(Records drawn from a dataset)
******************************
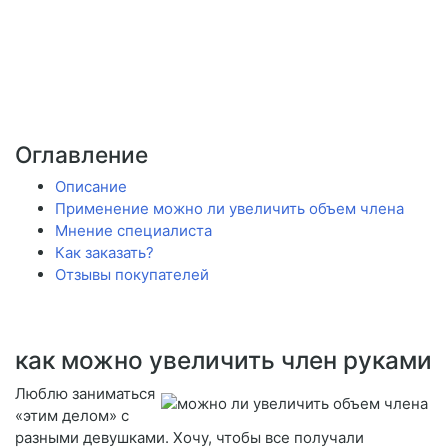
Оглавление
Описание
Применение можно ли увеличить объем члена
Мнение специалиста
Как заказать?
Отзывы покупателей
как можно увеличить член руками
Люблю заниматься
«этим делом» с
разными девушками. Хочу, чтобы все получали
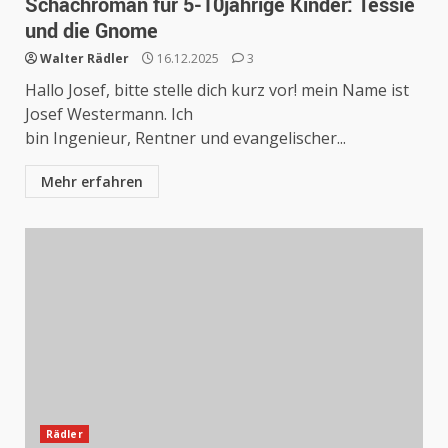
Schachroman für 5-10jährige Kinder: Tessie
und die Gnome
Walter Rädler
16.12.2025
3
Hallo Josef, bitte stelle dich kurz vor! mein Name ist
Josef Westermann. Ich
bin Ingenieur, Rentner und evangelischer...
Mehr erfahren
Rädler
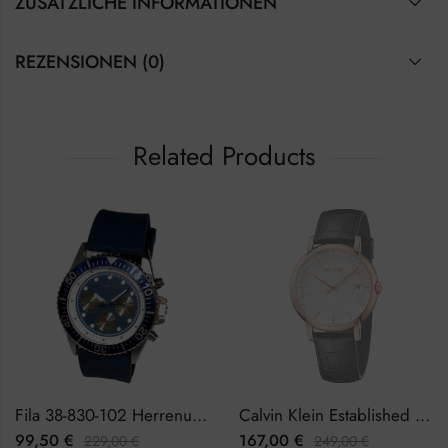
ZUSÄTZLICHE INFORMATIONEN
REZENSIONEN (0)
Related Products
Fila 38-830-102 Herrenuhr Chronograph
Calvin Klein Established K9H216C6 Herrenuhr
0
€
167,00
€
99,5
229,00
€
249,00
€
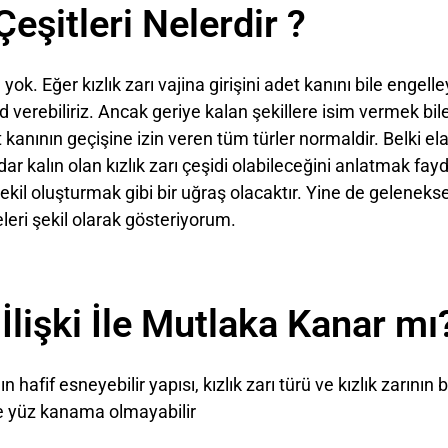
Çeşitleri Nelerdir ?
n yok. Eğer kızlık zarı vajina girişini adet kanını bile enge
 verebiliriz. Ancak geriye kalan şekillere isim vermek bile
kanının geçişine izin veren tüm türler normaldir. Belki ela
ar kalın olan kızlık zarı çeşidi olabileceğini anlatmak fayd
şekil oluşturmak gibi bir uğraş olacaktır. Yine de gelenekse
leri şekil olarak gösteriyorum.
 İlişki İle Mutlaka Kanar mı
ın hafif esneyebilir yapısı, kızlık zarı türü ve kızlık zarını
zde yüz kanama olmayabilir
******************************
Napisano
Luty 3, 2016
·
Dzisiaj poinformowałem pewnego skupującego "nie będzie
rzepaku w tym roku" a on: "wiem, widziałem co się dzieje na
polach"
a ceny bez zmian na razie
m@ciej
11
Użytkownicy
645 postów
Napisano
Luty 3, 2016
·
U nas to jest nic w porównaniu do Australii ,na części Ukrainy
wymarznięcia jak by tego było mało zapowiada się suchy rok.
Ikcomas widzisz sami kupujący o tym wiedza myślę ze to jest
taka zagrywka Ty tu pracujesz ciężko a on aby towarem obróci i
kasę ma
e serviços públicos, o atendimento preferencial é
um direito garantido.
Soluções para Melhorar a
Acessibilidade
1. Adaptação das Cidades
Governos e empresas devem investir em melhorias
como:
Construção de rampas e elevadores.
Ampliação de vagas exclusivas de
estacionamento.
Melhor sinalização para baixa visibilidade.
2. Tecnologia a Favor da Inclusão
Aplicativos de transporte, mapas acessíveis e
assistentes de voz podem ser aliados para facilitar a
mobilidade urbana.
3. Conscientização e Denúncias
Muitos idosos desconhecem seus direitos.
******************************
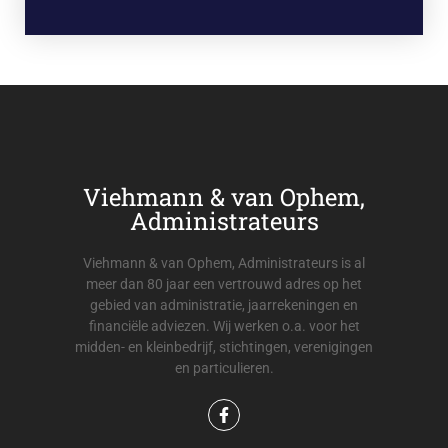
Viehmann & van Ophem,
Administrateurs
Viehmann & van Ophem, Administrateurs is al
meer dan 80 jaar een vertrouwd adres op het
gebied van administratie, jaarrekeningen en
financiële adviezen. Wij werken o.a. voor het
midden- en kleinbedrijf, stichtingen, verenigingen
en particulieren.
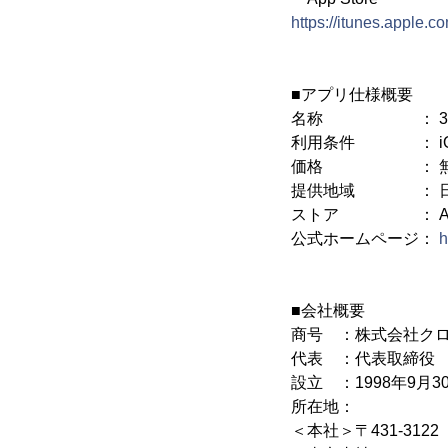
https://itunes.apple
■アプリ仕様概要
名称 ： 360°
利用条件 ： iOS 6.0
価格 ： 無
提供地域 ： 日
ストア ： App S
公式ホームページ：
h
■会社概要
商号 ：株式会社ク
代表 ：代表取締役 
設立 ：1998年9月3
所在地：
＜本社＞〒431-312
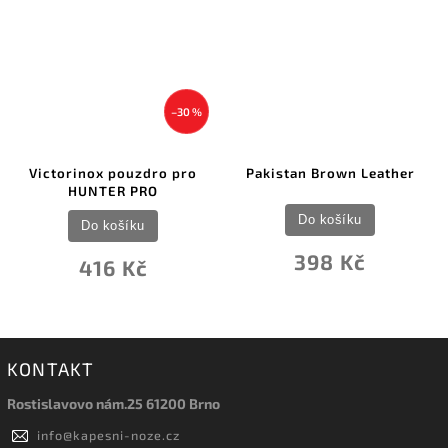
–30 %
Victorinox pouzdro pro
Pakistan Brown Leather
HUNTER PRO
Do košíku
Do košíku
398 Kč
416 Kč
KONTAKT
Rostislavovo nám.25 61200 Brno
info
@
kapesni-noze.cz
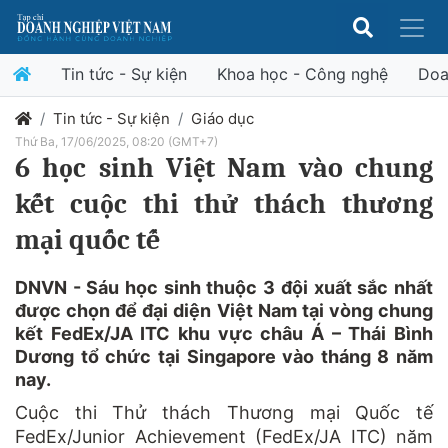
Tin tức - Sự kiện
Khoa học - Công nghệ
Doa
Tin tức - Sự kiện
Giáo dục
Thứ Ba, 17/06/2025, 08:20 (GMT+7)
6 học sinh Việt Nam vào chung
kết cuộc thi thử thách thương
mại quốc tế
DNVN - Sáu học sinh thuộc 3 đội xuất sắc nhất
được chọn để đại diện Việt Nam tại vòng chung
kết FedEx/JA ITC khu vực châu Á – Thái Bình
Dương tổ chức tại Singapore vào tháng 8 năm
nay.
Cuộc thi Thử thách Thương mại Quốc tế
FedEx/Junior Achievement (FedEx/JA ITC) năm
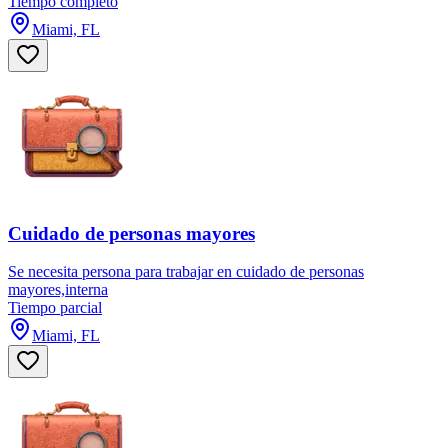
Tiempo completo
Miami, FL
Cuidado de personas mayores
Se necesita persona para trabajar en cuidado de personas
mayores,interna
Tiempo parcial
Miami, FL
******************************
- **EXERCISE DESCRIPTION**: Return all lines in the data that include the word "Herrenuhr".

- **THE COMPLETED TASK**:
Fila 38-830-102 Herrenuhr Chronograph
Calvin Klein Established K9H216C6 Herrenuhr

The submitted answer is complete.